A previsão de aurora boreal para este dia belíssimo era ótima, o site da NASA alertava para forte probabilidade de atividade geomagnética nas altas latitudes, novamente o índice Bz ajudando. O tempo estava aberto, mas a previsão indicava que a partir das 20 horas iria fechar novamente.
Por outro lado, estudando o mapa de nuvens percebi que se dirigisse cerca de 80 km em direção noroeste, uma área praticamente desabitada mas belíssima, provavelmente conseguiria fugir das nuvens e da nebulosidade de foggy até umas 2 h da manhã. Mais uma vez a previsão se mostrou correta.
Já no caminho ficou claro que estravamos conseguindo nos afastar da região com nuvens. Adentramos em uma área deserta com estrada de chão, parecendo – no aquecimento do veículo e com a pouca luz que sobrava do dia – que de repente tínhamos chegado ao interior do Brasil com suas estradas de terra batida. O sol se punha no mar, o degradê era incrível, aquele dia que havia começado tão bem em Sommaroy poderia ser histórico.
Paramos na beira do fiorde em uma área completamente isolada onde tínhamos apenas um poste de fiação por perto como sinal de civilização.  Até meu ultimo sinal de 3G pelo caminho, o App que utilizo para acompanhar a radiação de hora em hora, indicava que teríamos uma aurora forte. Ao chegarmos no isolamento,  não tínhamos qualquer sinal de celular, muito menos 3G, só nos restava aguardar pra ver se o show rolaria…

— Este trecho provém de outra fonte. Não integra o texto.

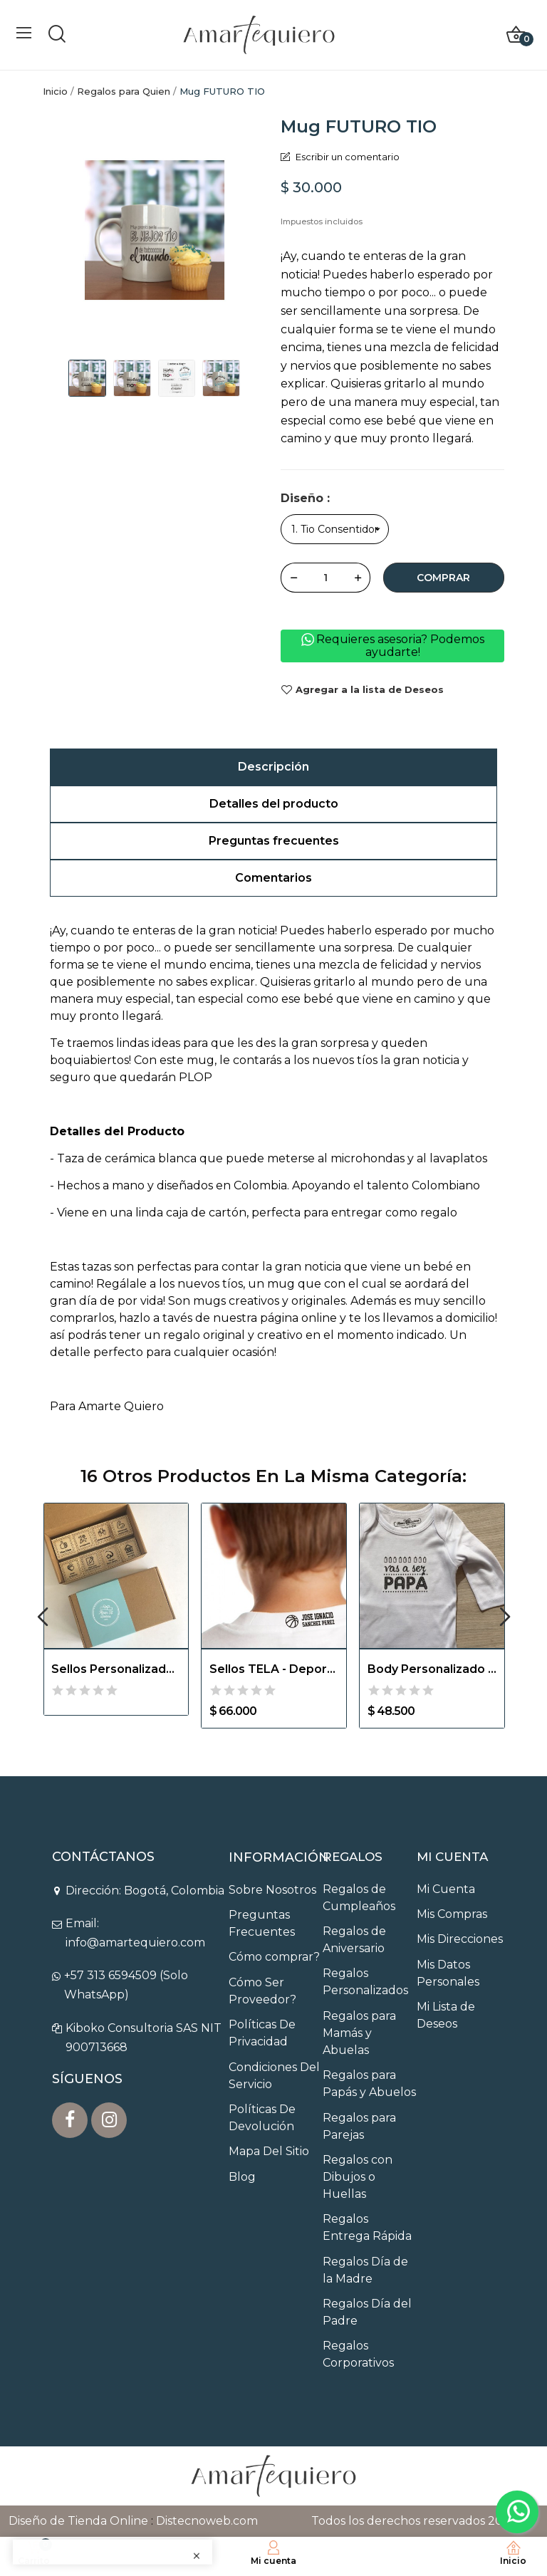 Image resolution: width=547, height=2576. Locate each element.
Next (504, 1618)
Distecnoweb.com (207, 2521)
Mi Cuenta (446, 1889)
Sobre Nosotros (272, 1890)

Após 1 hora conversando e aguardando, o espetáculo começou. Do outro lado do fiorde, por trás da montanha a cortina verde apareceu do nada, com força total, se movimentando como um teclado de piano na vertical, atravessando o céu de lado a lado. Era uma aurora assustadora, muito nítida,  forte, uma das mais espetaculares que eu já havia visto em muitos anos buscando as luzes.

Mesmo já tendo visto as Luzes do Norte por dezenas de vezes, dava para perceber que aquela era uma das mais especiais… Em alguns momentos parecia que poderia ser tocada, que estava em baixa altitude, mesmo estando, na verdade, a pelo menos 100 km de altura, nos limites da atmosfera….

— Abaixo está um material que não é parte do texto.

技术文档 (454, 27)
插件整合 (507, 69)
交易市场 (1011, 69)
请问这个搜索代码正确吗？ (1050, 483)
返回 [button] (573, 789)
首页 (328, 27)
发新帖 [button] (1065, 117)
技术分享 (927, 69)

Corri para longe do grupo, posicionei minha câmera para fotografar 1000 fotos em sequência, de forma a fazer um filme em timelapse. Deixei ela lá clicando sozinha e voltei para o lado do grupo que, em êxtase, tinha o privilégio de ver uma aurora boreal de altíssimo nível.

Por cima de nossas cabeças ela balançava com velocidade, rodopiava, aparecia inclusive na cor rosa em sua base, algo bem difícil de ser visto a olho nu. A cada movimento o grupo vibrava de emoção e alegria… Depois fiquei sabendo que a aurora boreal naquela noite chegou ao nível 9 de uma escala da Nasa, quase o nível máximo…

QUE DIA COMPLETO E FANTÁSTICO!

Após cerca de 2 horas retornei até onde estava minha câmera, no meio do mato, e interrompi a sequência de fotos, ansioso para ver o resultado. Infelizmente, logo percebi que quase todas as 350   fotos que haviam sido clicadas em sequência estavam perdidas, o forte sereno havia embaçado a lente… Fiquei bastante chateado na hora, havia perdido o que seria meu melhor filme da aurora boreal… Mesmo assim o registro mais importante é o da experiência vivida por todos que, com certeza, jamais serão apagados… Mesmo assim,  algumas fotos se salvaram, como essas abaixo:

 

 

 

Parte do grupo, ficou fora de foco mas valeu
DIA 6 – TROMSO
Durante o dia livre o grupo pôde dar mais uma volta pela cidade para conhecer os Museus, o teleférico e a cidade.  Para a noite a previsão, dessa vez, era muito difícil, tempo muito encoberto. Mais uma vez saímos em busca da aurora mas não encontramos tempo aberto, a radiação vinda do sol também estava muito fraca. Por outro lado, paramos em uma praia, onde caminhamos na areia e mergulhamos as mãos em pleno oceano glacial.
DIA 7 – VIAGEM PARA KILPISJARVI – FINLÂNDIA

No dia em que completamos uma semana incrível de viagem, partimos rumo a Kilpisjarvi, cidadela localizada a 270 km de Tromso, tradicional destino deste roteiro exclusivo que criamos há anos e de forma pioneira no Brasil.  Percorrendo os fiordes e a cadeia de montanhas Lyngen, algumas horas depois chegamos a fronteira onde sempre tiramos a tradicional foto na placa de entrada na Finlândia.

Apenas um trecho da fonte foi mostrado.